Assignment:
Character for character, give back every line below.

Provided records:
——

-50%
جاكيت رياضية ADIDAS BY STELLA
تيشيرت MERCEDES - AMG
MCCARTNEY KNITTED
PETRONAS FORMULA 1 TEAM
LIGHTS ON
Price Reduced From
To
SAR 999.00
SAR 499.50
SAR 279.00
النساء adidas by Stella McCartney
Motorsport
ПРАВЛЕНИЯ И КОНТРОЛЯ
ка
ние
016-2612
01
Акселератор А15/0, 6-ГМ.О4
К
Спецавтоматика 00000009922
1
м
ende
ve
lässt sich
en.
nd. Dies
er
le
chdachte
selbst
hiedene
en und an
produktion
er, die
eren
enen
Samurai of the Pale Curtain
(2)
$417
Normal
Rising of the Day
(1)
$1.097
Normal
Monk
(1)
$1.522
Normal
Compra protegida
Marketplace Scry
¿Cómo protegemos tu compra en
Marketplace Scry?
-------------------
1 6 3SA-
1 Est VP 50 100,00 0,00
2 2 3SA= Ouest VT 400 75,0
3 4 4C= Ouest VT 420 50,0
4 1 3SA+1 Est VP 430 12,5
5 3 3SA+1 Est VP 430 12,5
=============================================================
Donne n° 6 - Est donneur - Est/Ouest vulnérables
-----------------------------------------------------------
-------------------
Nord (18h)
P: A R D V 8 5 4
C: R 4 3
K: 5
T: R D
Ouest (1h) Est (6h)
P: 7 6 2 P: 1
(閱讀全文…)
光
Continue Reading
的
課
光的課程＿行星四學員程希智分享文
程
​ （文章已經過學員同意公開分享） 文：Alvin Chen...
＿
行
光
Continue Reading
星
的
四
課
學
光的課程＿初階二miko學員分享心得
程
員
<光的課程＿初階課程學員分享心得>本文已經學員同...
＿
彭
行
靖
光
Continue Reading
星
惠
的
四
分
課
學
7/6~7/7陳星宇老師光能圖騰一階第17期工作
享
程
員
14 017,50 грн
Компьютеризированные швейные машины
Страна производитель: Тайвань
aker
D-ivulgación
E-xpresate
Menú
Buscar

——

Your response:
-50%
جاكيت رياضية ADIDAS BY STELLA
تيشيرت MERCEDES - AMG
MCCARTNEY KNITTED
PETRONAS FORMULA 1 TEAM
LIGHTS ON
Price Reduced From
To
SAR 999.00
SAR 499.50
SAR 279.00
النساء adidas by Stella McCartney
Motorsport
ПРАВЛЕНИЯ И КОНТРОЛЯ
ка
ние
016-2612
01
Акселератор А15/0, 6-ГМ.О4
К
Спецавтоматика 00000009922
1
м
ende
ve
lässt sich
en.
nd. Dies
er
le
chdachte
selbst
hiedene
en und an
produktion
er, die
eren
enen
Samurai of the Pale Curtain
(2)
$417
Normal
Rising of the Day
(1)
$1.097
Normal
Monk
(1)
$1.522
Normal
Compra protegida
Marketplace Scry
¿Cómo protegemos tu compra en
Marketplace Scry?
-------------------
1 6 3SA-
1 Est VP 50 100,00 0,00
2 2 3SA= Ouest VT 400 75,0
3 4 4C= Ouest VT 420 50,0
4 1 3SA+1 Est VP 430 12,5
5 3 3SA+1 Est VP 430 12,5
=============================================================
Donne n° 6 - Est donneur - Est/Ouest vulnérables
-----------------------------------------------------------
-------------------
Nord (18h)
P: A R D V 8 5 4
C: R 4 3
K: 5
T: R D
Ouest (1h) Est (6h)
P: 7 6 2 P: 1
(閱讀全文…)
光
Continue Reading
的
課
光的課程＿行星四學員程希智分享文
程
​ （文章已經過學員同意公開分享） 文：Alvin Chen...
＿
行
光
Continue Reading
星
的
四
課
學
光的課程＿初階二miko學員分享心得
程
員
<光的課程＿初階課程學員分享心得>本文已經學員同...
＿
彭
行
靖
光
Continue Reading
星
惠
的
四
分
課
學
7/6~7/7陳星宇老師光能圖騰一階第17期工作
享
程
員
14 017,50 грн
Компьютеризированные швейные машины
Страна производитель: Тайвань
aker
D-ivulgación
E-xpresate
Menú
Buscar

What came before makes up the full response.